Ma il tempo scorreva, e le generazioni si venivano allontanando dalle grandi memorie; le quali nell’animo dei più illanguidivano, come suono di potente armonia, che, restando pur fermo in un luogo, a chi si dilunga da quello, viene via via attenuandosi. O piuttosto, le tradizioni magnifiche del passato erano splendore di luce sempre ardente dall’alto; senonchè i figli de’ figli, seguitando il cammino in un verso contrario e per la china, non vedevano che il riflesso e le ombre qua e là prolungate sul suolo; ma, se si fossero rivolti indietro, ne avrebbero avuti di bel nuovo e gli occhi e l’anima irradiati. La pura credenza al Dio vero in non pochi del popolo s’intorbidava; e il culto mendace delle genti vicine già trovava seguaci. Così quello che, come abbiam detto, poteva e doveva essere cagione di reciproco merito, per l’abusata libertà, si faceva tentazione. Acciocchè i seduttori e i sedotti si ravvedessero, Dio, che serba ne’ suoi tesori il gastigo come grazia risposta, preparava a Israello provvide umiliazioni, e ritraeva da esso il raggio della civile libertà; lasciava cader sopra lui le armi d’un re, d’un re della Mesopotamia, del quale il nome è come se non si sapesse, perchè tutto s’ignora di lui fuorchè questo, dell’essere stato per ott’anni oppressore del popolo d’Israello. Ed era pure misericordia il non permettere che fratelli soggiogassero fratelli; non solo acciocchè il giogo straniero più presto li riscuotesse e stringesse in concordia animosa, ma acciocchè non rimanessero in mezzo a loro gli odii e i rancori, fomite perpetuo d’intestina maledizione. Perchè l’oppressione fraterna è più di tutte intolleranda: e lo stesso benefizio, apportato senza viscere di carità, rende sembianza d’oltraggio.

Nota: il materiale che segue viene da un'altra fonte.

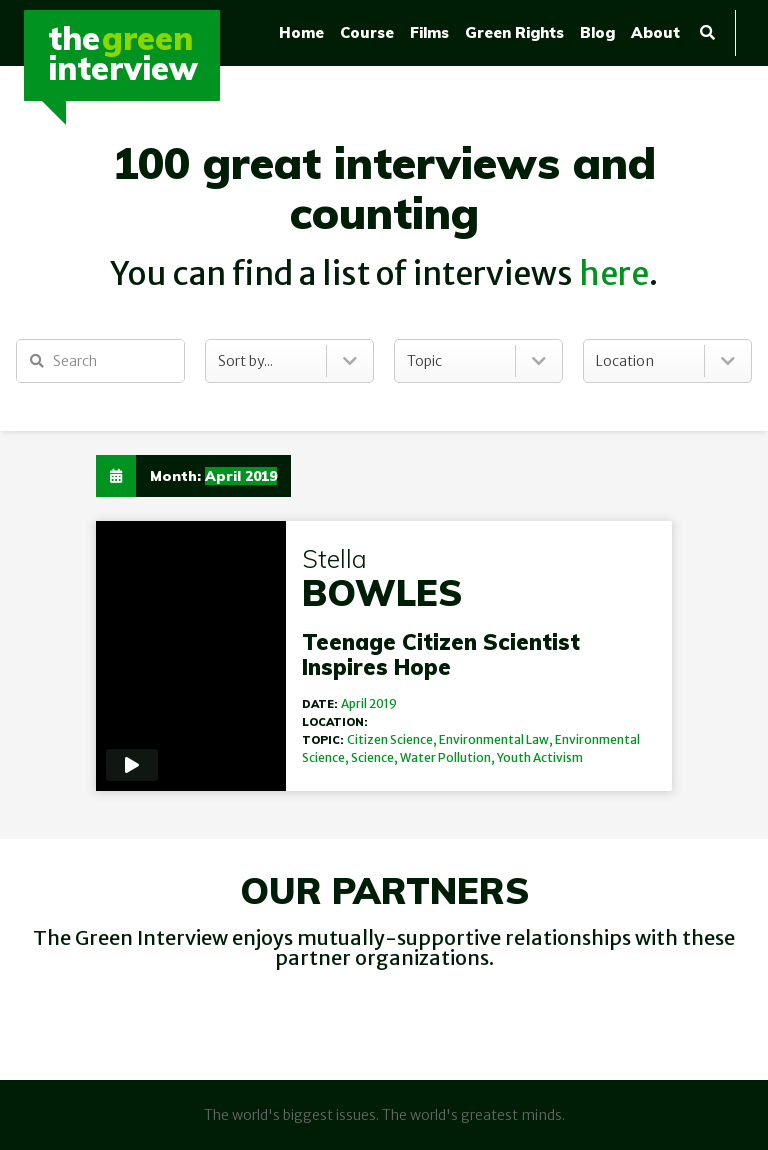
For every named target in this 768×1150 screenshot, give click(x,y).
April (354, 703)
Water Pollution (445, 757)
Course (367, 32)
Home (301, 32)
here (614, 274)
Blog (597, 32)
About (655, 32)
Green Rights (514, 32)
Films (429, 32)
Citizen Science (390, 739)
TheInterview (123, 53)
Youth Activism (540, 757)
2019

Dico che ott’anni durò l’invasione, straniera: ma Dio, pietoso alle preghiere de’ migliori e al ravvedimento dei più, suscitò un salvatore; il salvatore fu il genero appunto di Càleb, Otoniele. Sin dal primo sentiva ben egli lo sdegno della ingiustizia straniera, sentiva nel proprio braccio e nel senno la forza di poter ripulsarla; ma non fidò nelle forze proprie di sè solo, non si arrogò autorità, non fomentò prematuramente le ire, non irritò le speranze, non sospinse i deboli incautati sotto il ferro nemico, per crescere a sè diritti, per mettere in mostra i diritti del popolo suo, troppo già manifesti. Siccome un tempo il suocero nella solitudine e nella contradizione, Otoniele tenne ferma la credenza e i propositi propri; aspettò la salute, l’aspettò non inerte e non baldanzoso. E il dì della salute venne; e senza ch’egli con grida o con maneggi o con promesse attragga a sè gli occhi degli accorati speranti, gli occhi tutti si volgono a un tratto in lui, tutte le voci lo acclamano capitano.
Si trovò non eletto per carpiti suffragi, ma fatto: assunse la datagli potestà con arbitrio di guidare le cose a suo senno: non presumette l’arbitrio, e non ne abusò. Quel Dio che suscita dalle pietre i suoi credenti, suscita dalle tenebre i salvatori del popolo suo; il Creatore li crea.
Combattettero; lo straniero fuggì. Otoniele rimase giudice della nazione liberata, non dittatore, nè re. Giudicare, ne’ tempi antichi, era il medesimo che governare: e in verità, chi non giudica, non governa; e chi può mutare la legge o contrapponendole nuove leggi che la infermino, o infermandola nell’eseguirla a capriccio, costui, comunque si nomini, è più che re. Ma ne’ popoli sani e in paese non vasto è giudice in assai cose il governante supremo; applicando e facendo eseguire la legge, la sente maggiore di sè; egli è il primo dei sudditi. Ond’è che la potestà d’Otoniele, la quale, dopo il giogo scosso, pareva soprapporsi all’ordinaria potestà, non turbava punto le istituzioni patrie, era piuttosto sanzione di quelle.
Or notate altra singolarità che fa essere Càleb, l’uomo della generosa speranza, ancora più grande a’ miei occhi. Giosuè, il suo compagno di fede, è il capitano prescelto; Otoniele, il suo genero, ha la suprema potestà in Israello; Càleb non è nulla, altro che un cittadino.